PLI scheme: Rs 26,000-crore PLI scheme to steer automotive sector towards electric, hybrid and fuel cell vehicles

PLI scheme: Rs 26,000-crore PLI scheme to steer automotive sector towards electric, hybrid and fuel cell vehicles

The government on Wednesday approved the Rs 25,938-crore production linked incentive (PLI) scheme for the automobile and auto ancillary sectors to promote domestic manufacturing of green vehicles and enable India to become a part of the global supply chain.

Petrol and diesel vehicles have not been included in this scheme. The focus is instead to promote the transition to clean automotive technologies such as electric and hydrogen fuel cell vehicles, which are expected to gain volumes in the coming years.

The scheme is expected to generate investments of over Rs 42,500 crore in five years and incremental production of over Rs 2.3 lakh crore, as per government estimates. Additional employment for over 750,000 people will be generated.

“The auto component sector exports today are worth $15 billion while imports are of $17 billion. This scheme will help in the direction to reduce this $17 billion component import,” Anurag Thakur, Minister of Information and Broadcasting said Wednesday. The Indian automotive industry accounts for just 2% of the global industry and that also needs to be higher, he said.

Both existing players and new investors will be eligible to get benefits under the scheme. The benefits will be commensurate with the revenues of the eligible companies and paid over a period of five years.

“The beneficiaries in the PLI scheme for auto sector are likely to be 10 vehicle manufacturers, 50 auto-component manufactures and 5 new non-automotive investors planning to enter into the automotive sector,” said Saurabh Agarwal, Tax Partner, Automotive sector, EY India.

The outlay for the scheme has been halved from the earlier plan of Rs 57,043 crore. The limited budget will likely result in tough competition in the industry with respect to who will be awarded the PLI scheme, Agarwal said.

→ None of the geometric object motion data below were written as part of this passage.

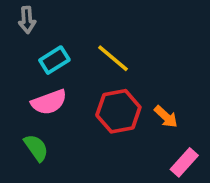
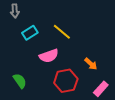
pink semicircle: (49, 102) -> (49, 56), moved
red hexagon: (118, 111) -> (66, 81), moved

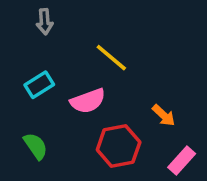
gray arrow: (15, 11) -> (45, 22), moved
cyan rectangle: (30, 33) -> (39, 85), moved

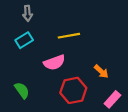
yellow line: (111, 58) -> (69, 36), turned -50
cyan rectangle: (39, 85) -> (24, 40), moved

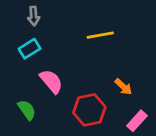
yellow line: (69, 36) -> (100, 35), moved
pink semicircle: (54, 62) -> (51, 81), moved, turned -110

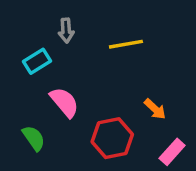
gray arrow: (34, 16) -> (66, 30), moved

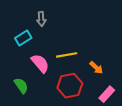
yellow line: (126, 44) -> (67, 55), moved

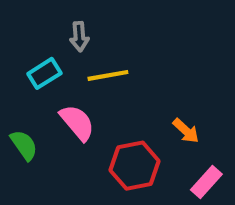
yellow line: (67, 55) -> (108, 75), moved
green semicircle: (21, 86) -> (24, 145), moved

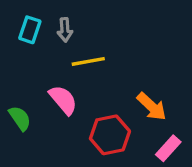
cyan rectangle: (44, 73) -> (30, 30), moved, turned -40
orange arrow: (186, 131) -> (152, 107), size x1.4

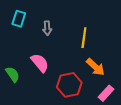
gray arrow: (65, 30) -> (47, 28), moved
yellow line: (88, 61) -> (84, 38), moved, turned -72

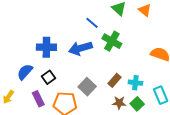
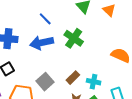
blue line: (92, 23) -> (45, 19), moved

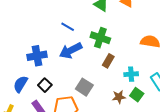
brown rectangle: (73, 78) -> (108, 61), moved

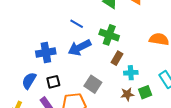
cyan cross: (131, 74) -> (131, 73), moved
black square: (45, 85) -> (53, 82), turned 32
green square: (137, 95) -> (145, 92), turned 32

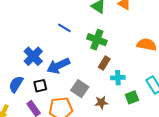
blue arrow: (79, 48) -> (58, 66), moved
blue cross: (46, 52) -> (33, 56), turned -36
brown star: (127, 94) -> (101, 102), moved

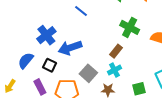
green cross: (97, 40) -> (130, 27), moved
cyan cross: (118, 78) -> (114, 70), moved, turned -32
black square: (40, 86) -> (50, 65), turned 32

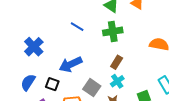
green cross: (130, 27) -> (113, 31), moved, turned -30
blue cross: (46, 35) -> (34, 47), moved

Existing automotive players will have to make new investments of Rs 2,000 crore over the next five years to qualify for the scheme. This number has been lowered for two- and three-wheeler makers to Rs 1,000 crore. A new player will also have to invest at least Rs 2,000 crore.

On the auto components side, new players will have to invest Rs 500 crore while existing players will have to invest a minimum of Rs 250 crores over the next five years to be a part of the scheme.

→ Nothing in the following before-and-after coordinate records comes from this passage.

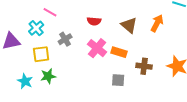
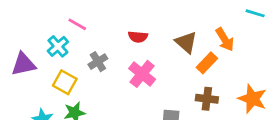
orange arrow: (157, 23) -> (225, 39), turned 120
orange rectangle: (119, 52) -> (207, 63), moved, turned -63
yellow square: (41, 54) -> (65, 82), turned 36

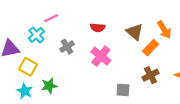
pink line: (77, 24) -> (51, 18), turned -56
yellow square: (65, 82) -> (28, 67), moved
brown cross: (207, 99) -> (150, 75), turned -35

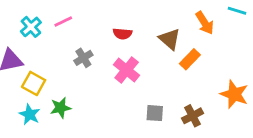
orange arrow: (164, 30) -> (205, 23), moved
cyan cross: (36, 35) -> (31, 27), moved
brown cross: (150, 75) -> (193, 116), moved

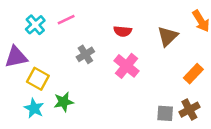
brown triangle: (170, 39) -> (168, 36), turned 35
orange rectangle: (190, 59) -> (193, 74), moved
gray square: (155, 113) -> (165, 113), moved

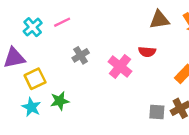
red semicircle: (123, 31) -> (147, 52), moved
brown triangle: (168, 36) -> (159, 20), moved, turned 35
yellow square: (38, 79) -> (35, 79), turned 35

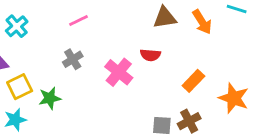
pink line: (62, 22) -> (78, 20), moved
green star: (60, 101) -> (50, 98), moved
cyan star: (31, 107) -> (15, 120), turned 30

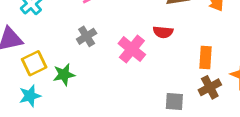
orange rectangle: (193, 81) -> (206, 58), turned -40
brown cross: (189, 121) -> (210, 87), moved

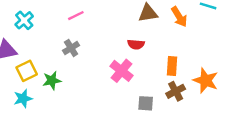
pink cross: (132, 49) -> (122, 71), moved

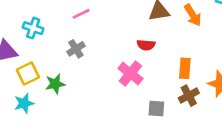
cyan cross: (24, 20) -> (33, 28), moved, turned -30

“Thrust on incentivising new age technologies will facilitate creation of a state-of-the-art automotive value chain in the country and give a much-needed impetus to manufacturing of cutting edge automotive products in India,” said Sunjay Kapur, president of Automotive Component Manufacturers Association of India.

With global economies looking to de-risk their supply chains, the PLI scheme will help make India an attractive alternative source of high-end auto components, he said.

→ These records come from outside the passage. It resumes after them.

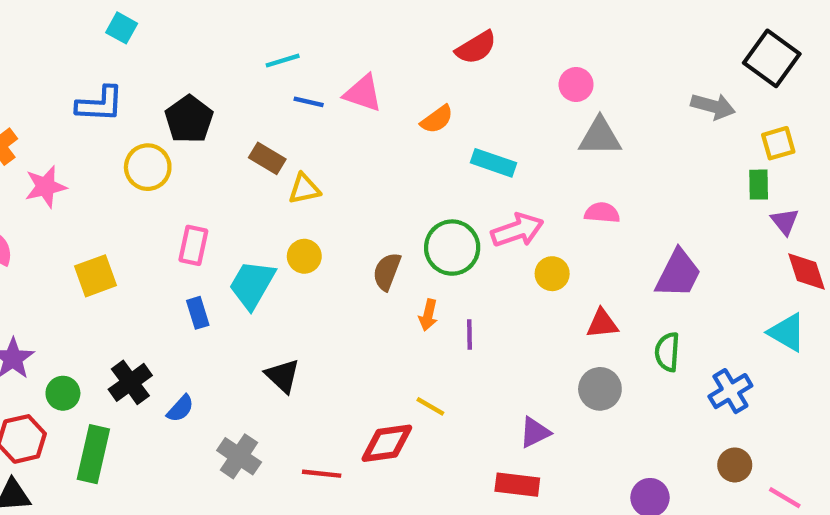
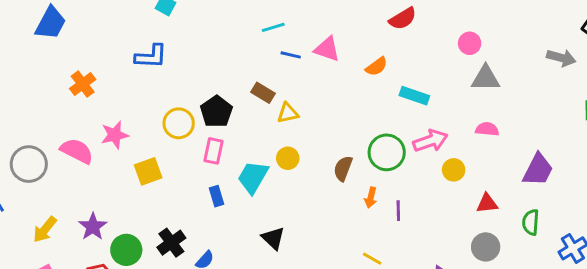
black pentagon: (189, 119) -> (216, 112), moved
yellow circle: (148, 167) -> (179, 123), moved
pink star: (46, 187) -> (115, 135), moved
green circle: (63, 393) -> (126, 250), size x1.4

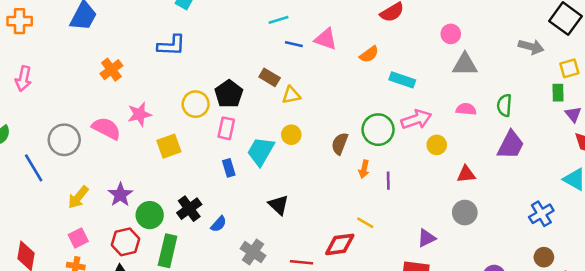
green semicircle: (531, 222) -> (504, 105), moved

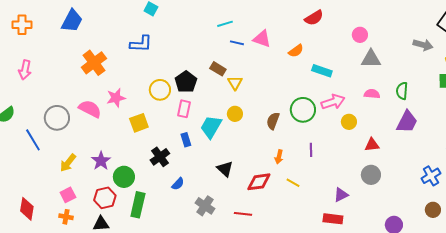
orange cross: (111, 70) -> (94, 63), size x1.4
yellow triangle: (291, 95) -> (235, 83), turned -49
orange arrow: (364, 169) -> (279, 157), moved
black cross: (189, 209) -> (160, 157), moved
red diamond: (340, 244) -> (259, 182), moved

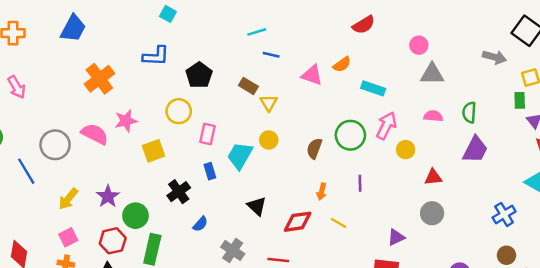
pink triangle: (262, 39) -> (312, 75), moved
pink arrow: (25, 70) -> (17, 87), turned -42
black pentagon: (186, 82) -> (199, 75), moved
pink arrow: (333, 102) -> (386, 126), turned -45

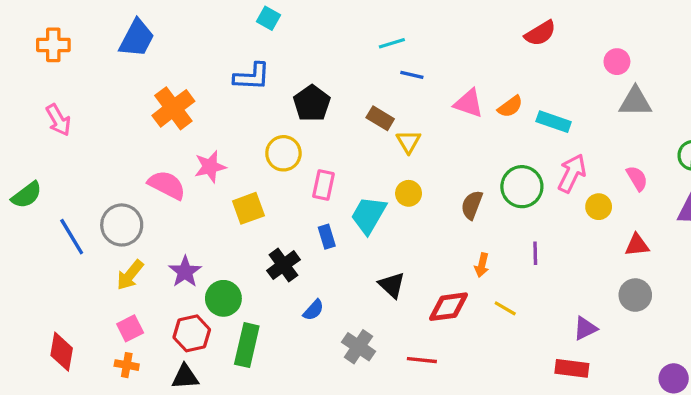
orange semicircle: (342, 64) -> (510, 107), moved
pink semicircle: (433, 116) -> (637, 178), moved, turned 54
gray circle: (55, 145) -> (122, 225), moved

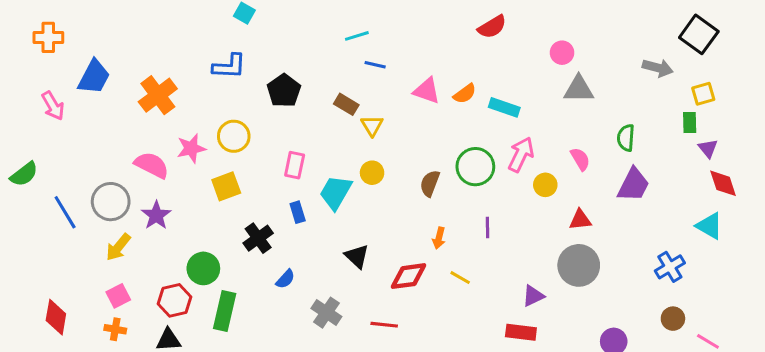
blue trapezoid: (137, 38) -> (94, 77), moved
yellow circle: (283, 153) -> (234, 136), moved
purple star: (185, 272) -> (156, 215), moved
gray circle: (635, 295) -> (579, 265), size x1.4

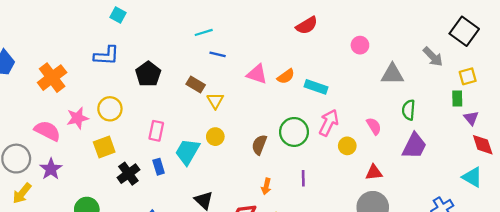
gray arrow: (658, 68) -> (433, 57), turned 30
gray triangle: (579, 89) -> (392, 74), moved
black cross: (258, 238) -> (128, 174), moved

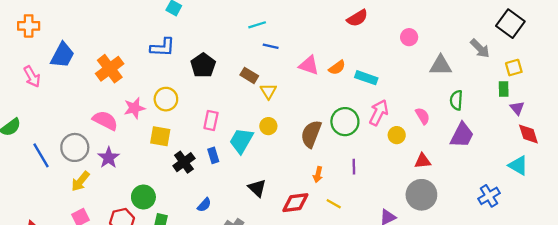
brown semicircle: (259, 145) -> (311, 134), size x1.4
yellow square: (104, 147) -> (160, 136), turned 30

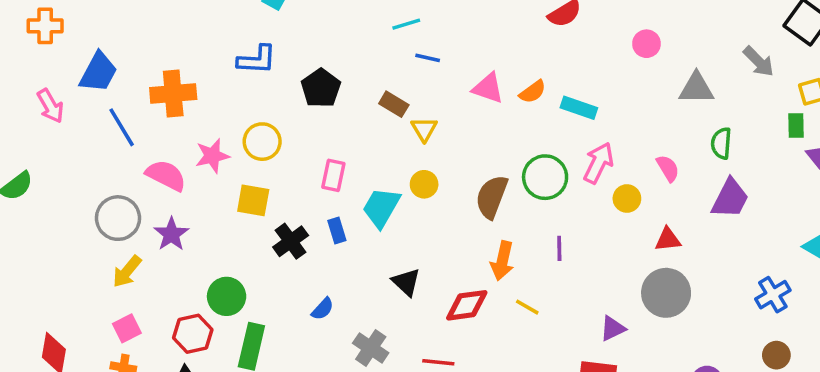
orange cross: (110, 69) -> (173, 94), turned 32
blue line: (41, 155) -> (122, 127), moved
orange arrow: (318, 174) -> (502, 261), size x1.5

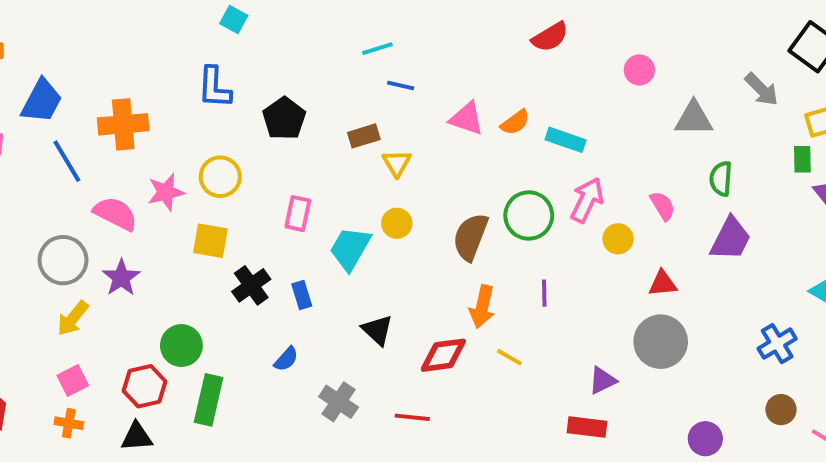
blue L-shape: (257, 60) -> (214, 87), turned 90
brown rectangle: (394, 104) -> (364, 136), turned -48
blue rectangle: (337, 231) -> (302, 295), moved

The PLI Scheme for automotive sector will complement the existing PLI scheme for Advanced Chemistry Cell and Faster Adaption of Manufacturing of Electric Vehicles phase-2 (FAME-2) scheme to give a boost to the manufacture of electric vehicles in India, Thakur said. These two existing schemes have budgets of Rs 18,100 crore and Rs 10,000 crore, respectively.

The government believes that extending incentives only for green technologies will spur automobile companies to focus urgently on introducing electric vehicles and more sustainable technologies to the market.

This scheme is part of the overall production linked incentives announced in the budget earlier this year with a financial outlay of Rs 1.97 lakh crore for enhancing manufacturing capabilities and exports in 13 identified sectors.